Workers at the Fukushima Daiichi NPP have removed half of the ceiling panels covering a damaged unit 1 reactor building, which was damaged by a hydrogen explosion during the 2011 meltdown. Tokyo Electric Power Company (Tepco) is now removing the cover, installed to prevent the spread of radioactive material, in order to clean up debris inside the facility as part of the decommissioning process. Two of the six ceiling panels comprising the cover were removed between late July and early August, after which work stopped to monitor radiation levels. When no abnormalities were found, workers removed a 3rd using a remote-controlled crane. Tepco plans to finish dismantling the cover by late 2016.
Also in early September, Tepco restarted the cooling system at the unit 3 used fuel pool, after a temporary suspension due to a leak of oil from heavy machinery. The pool, located on the top floor of the reactor building, stores 566 used fuel assemblies. The leak occurred during work to remove debris from the pool.
A protective cover will be built over unit 3 as soon as all the rubble has been removed from the reactor building. Fabrication of the cover began in November 2013 at the Onahama works in Iwaki city. It is made in sections to shorten the assembly time at the site, minimising workers' radiation exposure. A separate structure will facilitate removal by crane of used fuel from the pool. On 2 August, Tepco announced that it had removed the damaged fuel handling machine from the pool clearing the way for the remaining rubble and used fuel in to be removed. The fuel will be packaged for transport to the site's communal fuel storage pool, after being inspected and flushed clean of dust and debris.
Meanwhile, engineers have tested a new robot designed to remove radioactive substances from high places in the reactor buildings. Tepco plans to use the device in October to speed up decontamination work at unit 3. The robot, made by Toshiba, emits high-pressure jets of frozen carbon dioxide grains onto walls and scrapes off the coating along with radioactive substances. It can reach up to 8 metres. Another robot developed by Toshiba and the International Research Institute for Nuclear Decommissioning will investigate conditions inside the unit 2 primary containment vessel and facilitate debris removal. A telescope equipped with a dosimeter will be used to investigate whether its path is clear.
Meanwhile, attempts are continuing to control the flow of groundwater into the reactor buildings and port area of the plant. Tepco said umping up of groundwater by 20 wells in the subdrain system began on 5 September.
The subdrain system comprises 41 wells installed near the reactor and turbine buildings with the aim of significantly reducing the flow of water into the buildings. Groundwater flowing into the port area is held back by the coastal impermeable wall and pumped up by another group of wells, the groundwater drain system.

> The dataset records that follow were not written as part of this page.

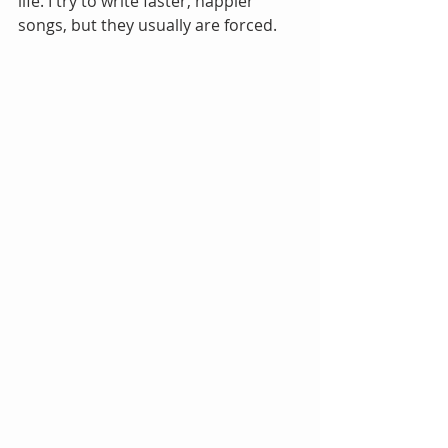
life. I try to write faster, happier 
songs, but they usually are forced.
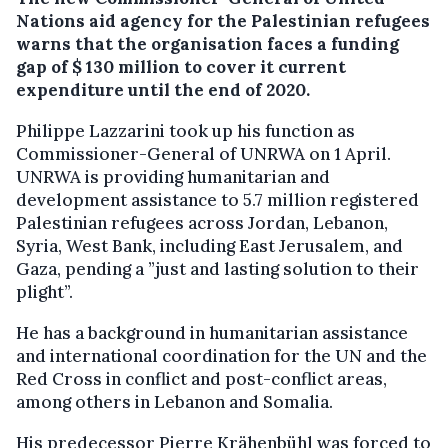
Nations aid agency for the Palestinian refugees
warns that the organisation faces a funding
gap of $ 130 million to cover it current
expenditure until the end of 2020.
Philippe Lazzarini took up his function as
Commissioner-General of UNRWA on 1 April.
UNRWA is providing humanitarian and
development assistance to 5.7 million registered
Palestinian refugees across Jordan, Lebanon,
Syria, West Bank, including East Jerusalem, and
Gaza, pending a ”just and lasting solution to their
plight”.
He has a background in humanitarian assistance
and international coordination for the UN and the
Red Cross in conflict and post-conflict areas,
among others in Lebanon and Somalia.
His predecessor Pierre Krähenbühl was forced to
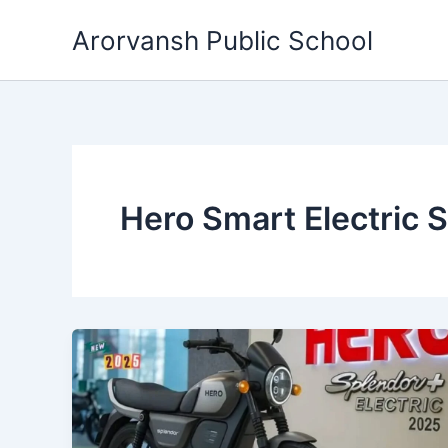
Skip
Arorvansh Public School
to
content
Hero Smart Electric 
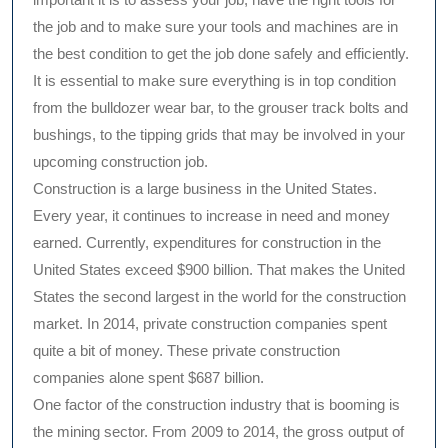
the job and to make sure your tools and machines are in
the best condition to get the job done safely and efficiently.
It is essential to make sure everything is in top condition
from the bulldozer wear bar, to the grouser track bolts and
bushings, to the tipping grids that may be involved in your
upcoming construction job.
Construction is a large business in the United States.
Every year, it continues to increase in need and money
earned. Currently, expenditures for construction in the
United States exceed $900 billion. That makes the United
States the second largest in the world for the construction
market. In 2014, private construction companies spent
quite a bit of money. These private construction
companies alone spent $687 billion.
One factor of the construction industry that is booming is
the mining sector. From 2009 to 2014, the gross output of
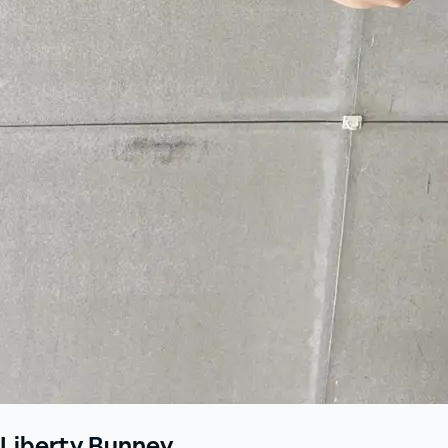
Liberty Bunney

The collected groundwater is temporarily stored to check its quality and then discharged into the port area, following treatment. Tepco said it expects the water pumped up by the subdrain and groundwater drain to be slightly more contaminated than water from the existing groundwater bypass (which intercepts water on the land side of the reactor buildings). However the water will be treated to meet more stringent quality than for the groundwater bypass and will also be monitored more frequently to verify its quality for discharge. Tepco required the approval of prefectural and national fishermen's associations for use of the system.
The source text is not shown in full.